Garmin Ltd (GRMN) is not a strong buy at the moment for a beginner investor with a long-term strategy. While the company has shown strong financial performance and positive growth trends, the lack of significant upward momentum in technical indicators, mixed analyst ratings, and the selling activity by hedge funds and insiders suggest caution. The current pre-market price of $241.41 is near key support levels, but there is no clear signal for immediate entry.
The MACD is positive but contracting, indicating weakening momentum. RSI is neutral at 40.581, and moving averages are bullish (SMA_5 > SMA_20 > SMA_200).
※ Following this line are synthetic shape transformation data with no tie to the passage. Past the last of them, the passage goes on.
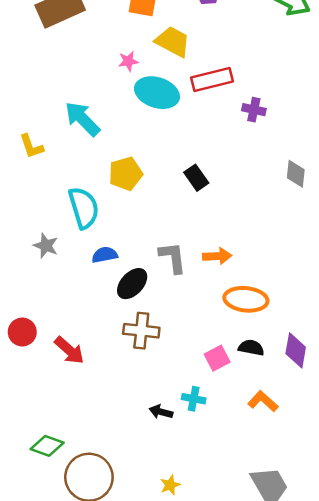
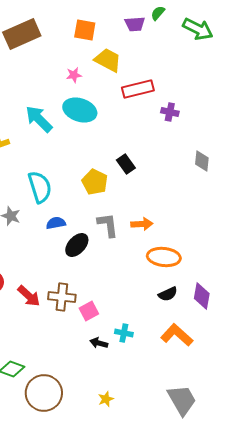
cyan ellipse: (157, 93) -> (80, 110), moved
yellow pentagon: (126, 174) -> (95, 182), moved, turned -30
brown cross: (141, 331) -> (62, 297), moved
black semicircle: (251, 348) -> (168, 294), turned 144
pink square: (217, 358) -> (89, 311), moved
orange L-shape: (263, 401) -> (177, 335), size x1.4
However, the stock is trading near its key support level of $241.244, with resistance at $248.086. The technical indicators suggest no strong buy signal at this time.
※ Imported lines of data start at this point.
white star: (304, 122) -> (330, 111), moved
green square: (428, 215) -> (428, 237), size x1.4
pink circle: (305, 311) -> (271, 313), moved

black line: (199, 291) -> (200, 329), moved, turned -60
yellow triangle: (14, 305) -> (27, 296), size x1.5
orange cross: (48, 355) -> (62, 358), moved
Strong Q4 financial performance with a 16% YoY revenue increase and 21.33% YoY net income growth.
Dividend increase of 17%, reflecting confidence in financial stability.
Positive developments in the fitness segment and new product launches.
Hedge funds and insiders are selling heavily, with a 1400% and 1246.52% increase in selling activity, respectively.
Mixed analyst ratings with some firms maintaining underperform or neutral ratings despite raising price targets.
Options data shows bearish sentiment with a high put-call ratio.
In Q4 2025, Garmin reported a 16.59% YoY revenue growth to $2.12 billion, a 21.33% YoY increase in net income to $528.68 million, and a 21.87% YoY increase in EPS to $2.73. However, gross margin slightly declined to 59.21%, down 0.07% YoY.
Analyst ratings are mixed. Tigress Financial maintains a Strong Buy with a price target of $320, citing growth drivers like AI-enabled services. However, BofA keeps an Underperform rating with a $220 target, citing limited upside potential. Other firms like JPMorgan and Morgan Stanley have neutral or equal weight ratings, reflecting cautious optimism.